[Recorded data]
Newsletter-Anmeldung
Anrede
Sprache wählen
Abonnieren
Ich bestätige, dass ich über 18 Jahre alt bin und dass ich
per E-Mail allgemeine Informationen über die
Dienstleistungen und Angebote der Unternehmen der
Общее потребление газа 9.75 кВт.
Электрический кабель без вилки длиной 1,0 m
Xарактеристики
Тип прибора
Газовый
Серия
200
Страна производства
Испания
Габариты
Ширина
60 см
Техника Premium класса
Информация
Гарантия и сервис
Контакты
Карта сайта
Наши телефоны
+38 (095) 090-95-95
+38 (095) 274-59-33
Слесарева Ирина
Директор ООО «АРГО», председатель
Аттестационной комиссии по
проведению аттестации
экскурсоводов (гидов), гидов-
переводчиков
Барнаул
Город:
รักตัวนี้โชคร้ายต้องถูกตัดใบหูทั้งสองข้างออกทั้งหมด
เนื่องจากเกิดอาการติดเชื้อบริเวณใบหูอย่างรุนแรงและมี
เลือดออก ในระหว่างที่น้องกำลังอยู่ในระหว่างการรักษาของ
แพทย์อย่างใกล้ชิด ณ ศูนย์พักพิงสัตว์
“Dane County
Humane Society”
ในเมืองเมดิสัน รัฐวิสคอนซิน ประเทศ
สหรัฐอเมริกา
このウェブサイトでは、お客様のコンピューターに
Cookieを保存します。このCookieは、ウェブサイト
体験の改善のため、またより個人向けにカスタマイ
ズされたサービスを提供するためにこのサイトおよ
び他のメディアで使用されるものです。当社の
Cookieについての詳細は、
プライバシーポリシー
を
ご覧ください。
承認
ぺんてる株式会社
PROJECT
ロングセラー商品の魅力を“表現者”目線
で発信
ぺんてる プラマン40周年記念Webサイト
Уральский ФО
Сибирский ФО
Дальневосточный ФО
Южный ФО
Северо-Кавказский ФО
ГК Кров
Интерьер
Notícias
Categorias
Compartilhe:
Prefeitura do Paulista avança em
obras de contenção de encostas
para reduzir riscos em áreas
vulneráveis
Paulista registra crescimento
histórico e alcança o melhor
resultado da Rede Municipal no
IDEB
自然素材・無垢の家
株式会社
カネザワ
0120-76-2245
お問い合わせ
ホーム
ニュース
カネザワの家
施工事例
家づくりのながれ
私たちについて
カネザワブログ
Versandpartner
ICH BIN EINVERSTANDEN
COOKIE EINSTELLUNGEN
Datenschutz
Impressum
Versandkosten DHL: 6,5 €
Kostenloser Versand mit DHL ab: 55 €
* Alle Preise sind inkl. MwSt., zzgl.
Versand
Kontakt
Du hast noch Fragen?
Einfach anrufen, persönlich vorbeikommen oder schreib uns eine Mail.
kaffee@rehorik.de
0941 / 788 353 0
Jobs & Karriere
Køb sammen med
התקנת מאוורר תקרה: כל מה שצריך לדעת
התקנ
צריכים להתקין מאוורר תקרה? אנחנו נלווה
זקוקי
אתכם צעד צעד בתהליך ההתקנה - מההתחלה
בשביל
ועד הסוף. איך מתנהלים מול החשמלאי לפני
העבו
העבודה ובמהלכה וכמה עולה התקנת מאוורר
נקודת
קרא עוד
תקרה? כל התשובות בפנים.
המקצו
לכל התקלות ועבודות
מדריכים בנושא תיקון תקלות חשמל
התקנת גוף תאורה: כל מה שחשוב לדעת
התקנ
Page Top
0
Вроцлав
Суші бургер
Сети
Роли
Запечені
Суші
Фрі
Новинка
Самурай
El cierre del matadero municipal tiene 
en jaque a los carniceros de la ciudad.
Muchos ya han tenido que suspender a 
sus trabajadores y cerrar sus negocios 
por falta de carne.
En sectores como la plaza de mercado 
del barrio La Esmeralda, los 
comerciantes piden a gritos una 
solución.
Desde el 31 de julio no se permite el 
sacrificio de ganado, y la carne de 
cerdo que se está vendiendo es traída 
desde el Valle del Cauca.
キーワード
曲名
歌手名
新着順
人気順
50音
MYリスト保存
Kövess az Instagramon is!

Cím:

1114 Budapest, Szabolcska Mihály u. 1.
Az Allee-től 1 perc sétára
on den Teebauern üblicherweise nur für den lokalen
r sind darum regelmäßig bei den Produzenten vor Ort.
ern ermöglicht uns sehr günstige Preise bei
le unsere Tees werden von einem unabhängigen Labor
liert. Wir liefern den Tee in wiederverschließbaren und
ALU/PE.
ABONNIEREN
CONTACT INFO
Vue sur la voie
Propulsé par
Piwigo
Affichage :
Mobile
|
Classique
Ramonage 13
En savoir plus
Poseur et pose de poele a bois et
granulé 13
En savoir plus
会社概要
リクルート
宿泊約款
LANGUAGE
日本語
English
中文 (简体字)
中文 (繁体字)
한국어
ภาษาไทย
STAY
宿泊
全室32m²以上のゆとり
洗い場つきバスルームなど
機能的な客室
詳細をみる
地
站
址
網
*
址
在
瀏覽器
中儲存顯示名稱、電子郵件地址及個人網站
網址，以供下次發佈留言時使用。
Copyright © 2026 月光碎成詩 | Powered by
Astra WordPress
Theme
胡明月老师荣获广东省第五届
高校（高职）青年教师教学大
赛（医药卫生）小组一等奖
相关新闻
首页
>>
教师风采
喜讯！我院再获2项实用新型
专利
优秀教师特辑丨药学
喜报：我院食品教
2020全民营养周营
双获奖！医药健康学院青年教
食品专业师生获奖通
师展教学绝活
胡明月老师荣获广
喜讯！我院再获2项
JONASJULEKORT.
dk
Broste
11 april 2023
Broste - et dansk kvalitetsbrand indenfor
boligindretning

▸ **YOUR INSTRUCTIONS**
Please output exactly the lines between the one holding "Уральский ФО" and the one holding "Køb sammen med" in the records above, inclusive, and nothing more.

▸ **EXERCISE RESPONSE**
Уральский ФО
Сибирский ФО
Дальневосточный ФО
Южный ФО
Северо-Кавказский ФО
ГК Кров
Интерьер
Notícias
Categorias
Compartilhe:
Prefeitura do Paulista avança em
obras de contenção de encostas
para reduzir riscos em áreas
vulneráveis
Paulista registra crescimento
histórico e alcança o melhor
resultado da Rede Municipal no
IDEB
自然素材・無垢の家
株式会社
カネザワ
0120-76-2245
お問い合わせ
ホーム
ニュース
カネザワの家
施工事例
家づくりのながれ
私たちについて
カネザワブログ
Versandpartner
ICH BIN EINVERSTANDEN
COOKIE EINSTELLUNGEN
Datenschutz
Impressum
Versandkosten DHL: 6,5 €
Kostenloser Versand mit DHL ab: 55 €
* Alle Preise sind inkl. MwSt., zzgl.
Versand
Kontakt
Du hast noch Fragen?
Einfach anrufen, persönlich vorbeikommen oder schreib uns eine Mail.
kaffee@rehorik.de
0941 / 788 353 0
Jobs & Karriere
Køb sammen med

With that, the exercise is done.